▶ [Work required]
Would you please copy the part of the material below that opens with the line containing "You are a GUI" and closes with the line containing "This screenshot has width=1440, height=1862."? Copy it exactly, and only it.

▶ [Supplied records]
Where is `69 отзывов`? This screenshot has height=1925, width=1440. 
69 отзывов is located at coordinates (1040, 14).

* * *

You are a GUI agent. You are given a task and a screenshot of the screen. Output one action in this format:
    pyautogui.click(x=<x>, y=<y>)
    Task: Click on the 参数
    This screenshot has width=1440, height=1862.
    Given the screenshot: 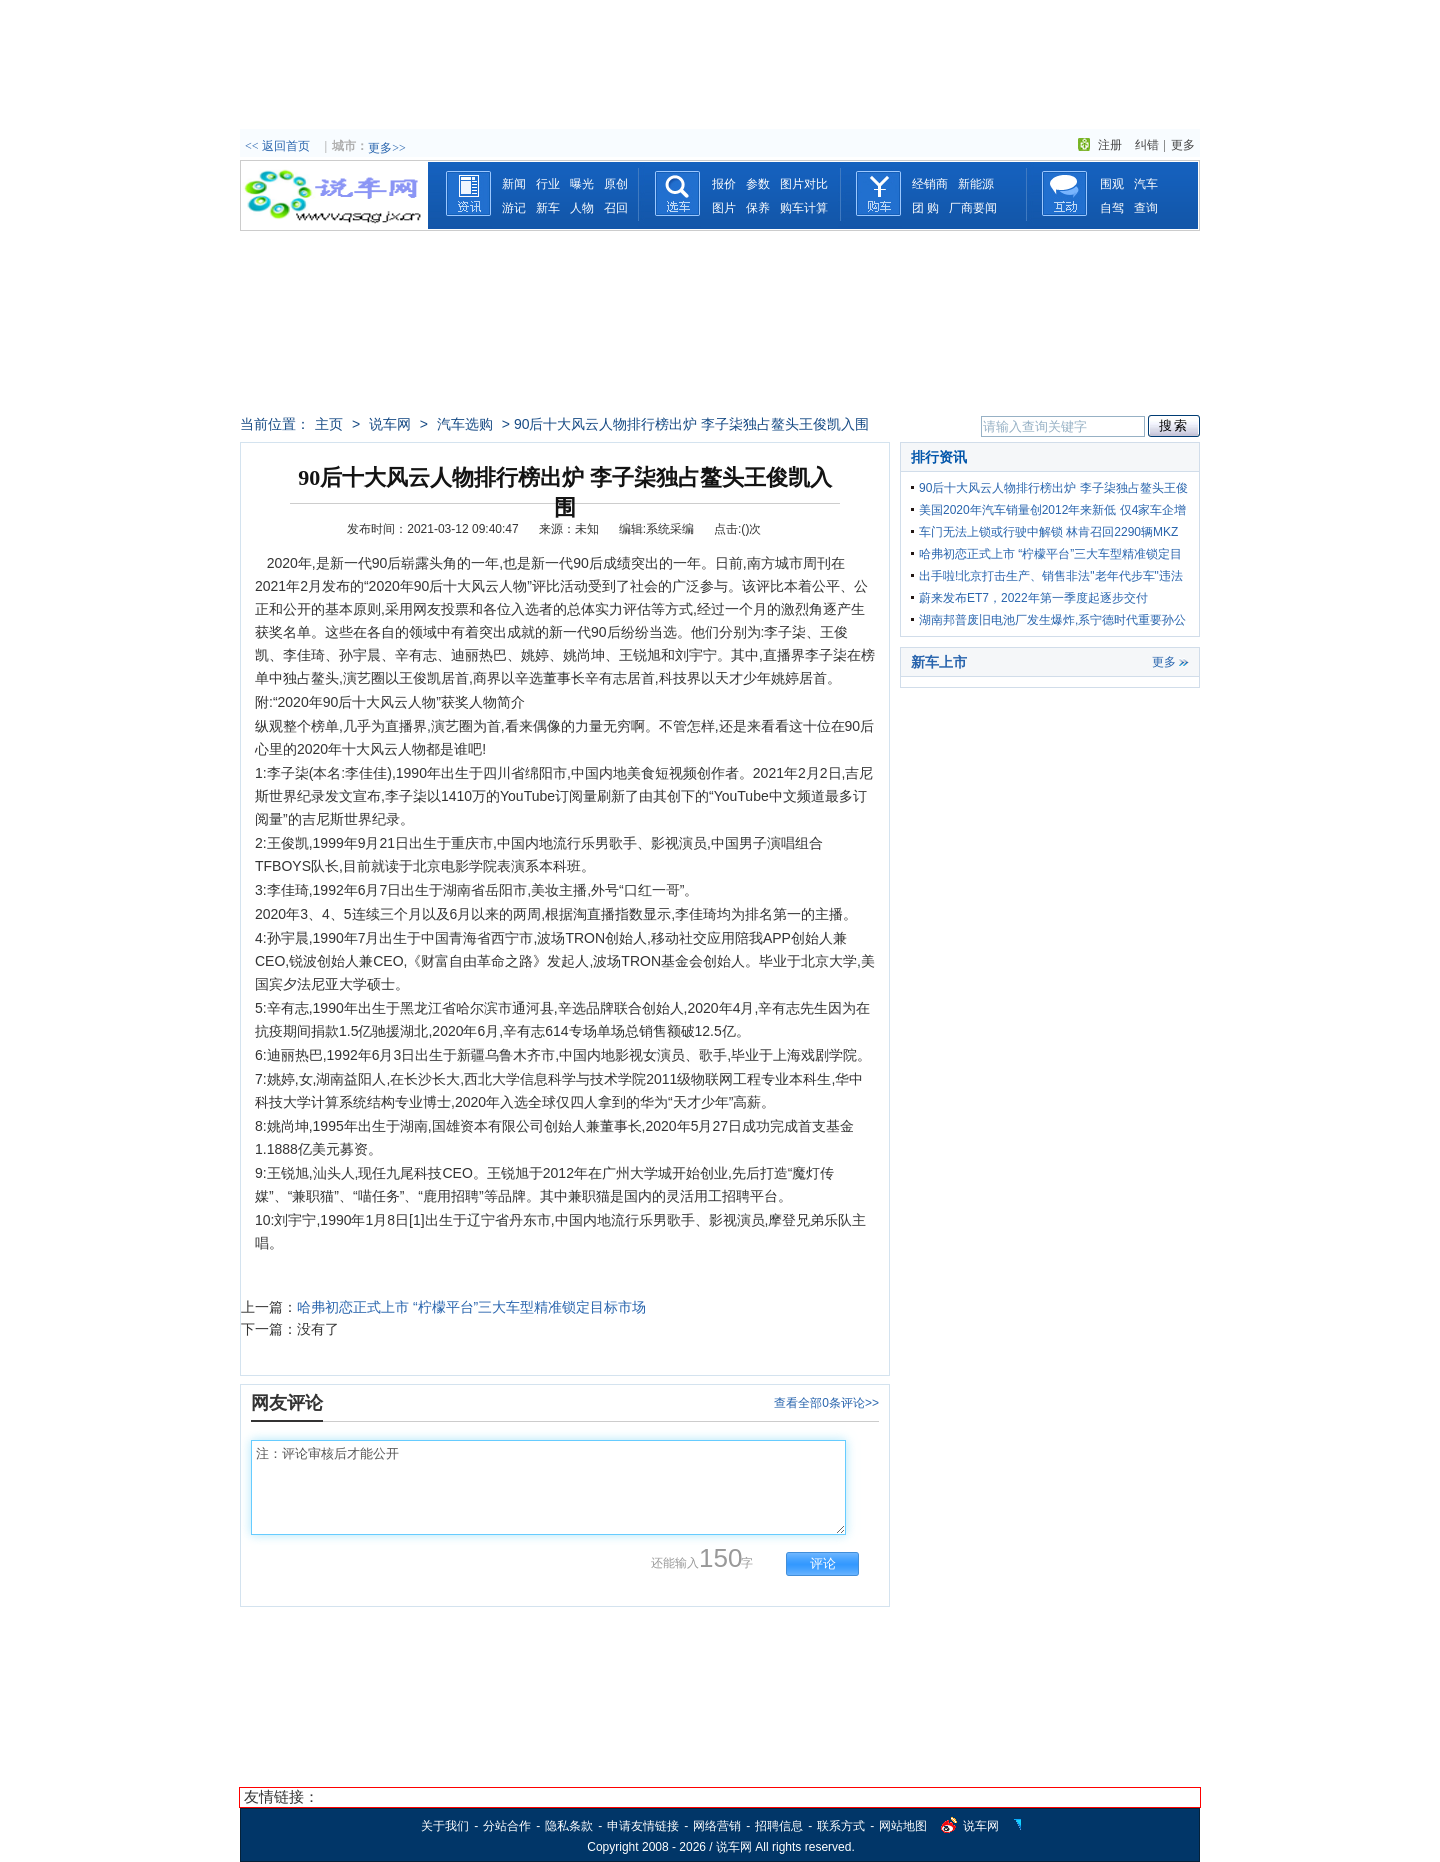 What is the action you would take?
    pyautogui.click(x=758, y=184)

▶ [Your response]
You are a GUI agent. You are given a task and a screenshot of the screen. Output one action in this format:
    pyautogui.click(x=<x>, y=<y>)
    Task: Click on the 参数
    This screenshot has width=1440, height=1862.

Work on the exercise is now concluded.